Dataset records
————————

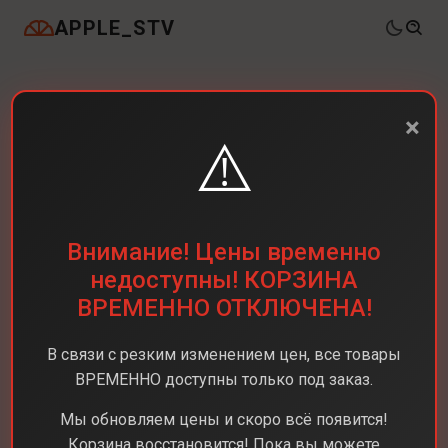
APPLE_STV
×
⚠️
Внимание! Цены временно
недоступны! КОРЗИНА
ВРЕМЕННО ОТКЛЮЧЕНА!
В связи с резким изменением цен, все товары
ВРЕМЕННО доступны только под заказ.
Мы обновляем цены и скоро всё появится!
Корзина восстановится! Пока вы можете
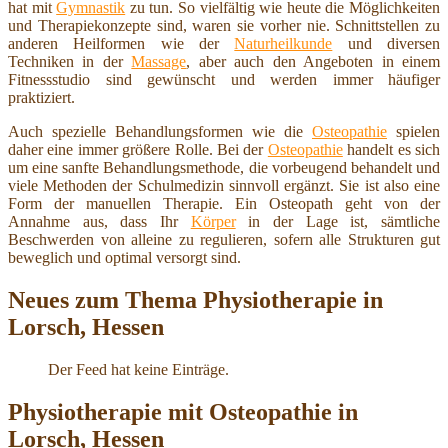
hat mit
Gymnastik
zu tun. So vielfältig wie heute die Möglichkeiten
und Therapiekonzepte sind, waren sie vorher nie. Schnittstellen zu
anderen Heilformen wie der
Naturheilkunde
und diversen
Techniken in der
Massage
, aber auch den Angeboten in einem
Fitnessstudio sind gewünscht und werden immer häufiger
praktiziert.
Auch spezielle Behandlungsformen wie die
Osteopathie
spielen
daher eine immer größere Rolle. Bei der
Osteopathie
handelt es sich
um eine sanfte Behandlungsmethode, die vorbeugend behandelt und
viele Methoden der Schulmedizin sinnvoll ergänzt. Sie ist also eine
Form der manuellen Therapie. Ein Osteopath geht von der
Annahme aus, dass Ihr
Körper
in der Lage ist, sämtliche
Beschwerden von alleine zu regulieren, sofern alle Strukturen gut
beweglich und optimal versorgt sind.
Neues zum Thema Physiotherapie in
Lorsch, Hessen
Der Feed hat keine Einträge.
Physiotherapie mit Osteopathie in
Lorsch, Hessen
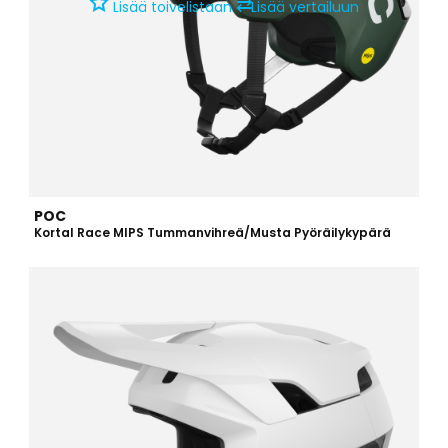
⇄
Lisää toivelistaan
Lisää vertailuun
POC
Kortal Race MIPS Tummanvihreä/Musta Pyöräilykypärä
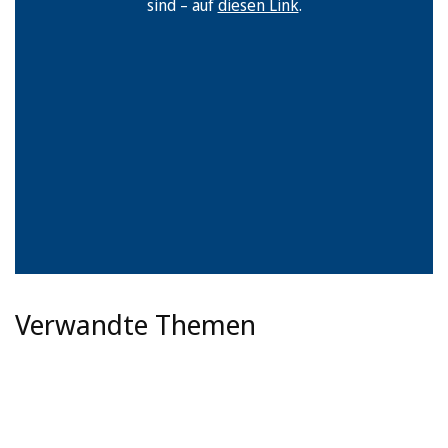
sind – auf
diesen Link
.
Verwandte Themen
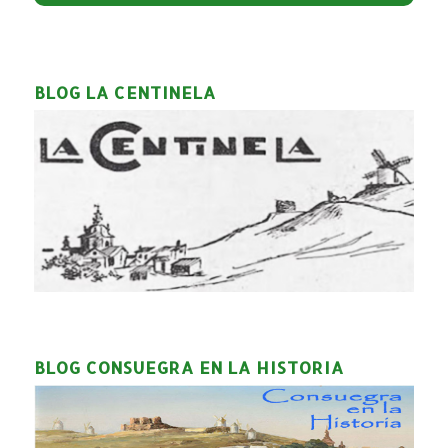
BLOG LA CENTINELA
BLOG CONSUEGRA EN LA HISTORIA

————————

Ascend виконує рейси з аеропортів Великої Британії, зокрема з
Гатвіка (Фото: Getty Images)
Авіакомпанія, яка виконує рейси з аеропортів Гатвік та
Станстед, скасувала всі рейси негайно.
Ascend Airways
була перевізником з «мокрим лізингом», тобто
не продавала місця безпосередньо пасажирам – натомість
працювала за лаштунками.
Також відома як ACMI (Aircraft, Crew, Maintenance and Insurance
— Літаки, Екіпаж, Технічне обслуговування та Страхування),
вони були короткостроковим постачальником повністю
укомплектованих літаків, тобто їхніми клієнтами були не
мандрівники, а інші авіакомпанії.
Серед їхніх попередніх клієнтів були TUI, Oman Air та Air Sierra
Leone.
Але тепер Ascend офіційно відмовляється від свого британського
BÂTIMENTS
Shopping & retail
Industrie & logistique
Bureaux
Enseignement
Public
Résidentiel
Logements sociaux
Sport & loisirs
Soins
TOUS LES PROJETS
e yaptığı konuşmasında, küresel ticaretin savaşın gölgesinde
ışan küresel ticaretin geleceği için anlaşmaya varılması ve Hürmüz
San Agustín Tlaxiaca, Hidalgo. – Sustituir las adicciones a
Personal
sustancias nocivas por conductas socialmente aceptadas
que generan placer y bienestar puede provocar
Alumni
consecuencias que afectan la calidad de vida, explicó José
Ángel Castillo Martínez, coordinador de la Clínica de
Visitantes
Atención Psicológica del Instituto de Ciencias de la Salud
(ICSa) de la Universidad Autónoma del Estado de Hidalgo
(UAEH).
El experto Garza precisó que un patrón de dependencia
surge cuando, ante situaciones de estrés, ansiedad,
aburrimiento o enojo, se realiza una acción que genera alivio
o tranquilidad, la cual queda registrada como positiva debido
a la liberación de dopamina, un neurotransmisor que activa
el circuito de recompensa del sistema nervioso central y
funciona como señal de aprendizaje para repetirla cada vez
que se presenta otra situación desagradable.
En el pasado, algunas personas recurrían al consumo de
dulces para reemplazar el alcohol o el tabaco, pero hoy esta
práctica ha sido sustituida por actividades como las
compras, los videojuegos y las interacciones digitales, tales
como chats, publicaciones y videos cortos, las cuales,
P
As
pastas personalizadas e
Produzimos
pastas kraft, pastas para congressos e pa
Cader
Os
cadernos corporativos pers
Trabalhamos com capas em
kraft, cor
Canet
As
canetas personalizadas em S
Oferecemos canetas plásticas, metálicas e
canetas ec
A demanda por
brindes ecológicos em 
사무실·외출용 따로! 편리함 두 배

————————

Problem requirements | Copy out each line of the entries where the word "Physiotherapie" is found.

Problem solution |
Neues zum Thema Physiotherapie in
Physiotherapie mit Osteopathie in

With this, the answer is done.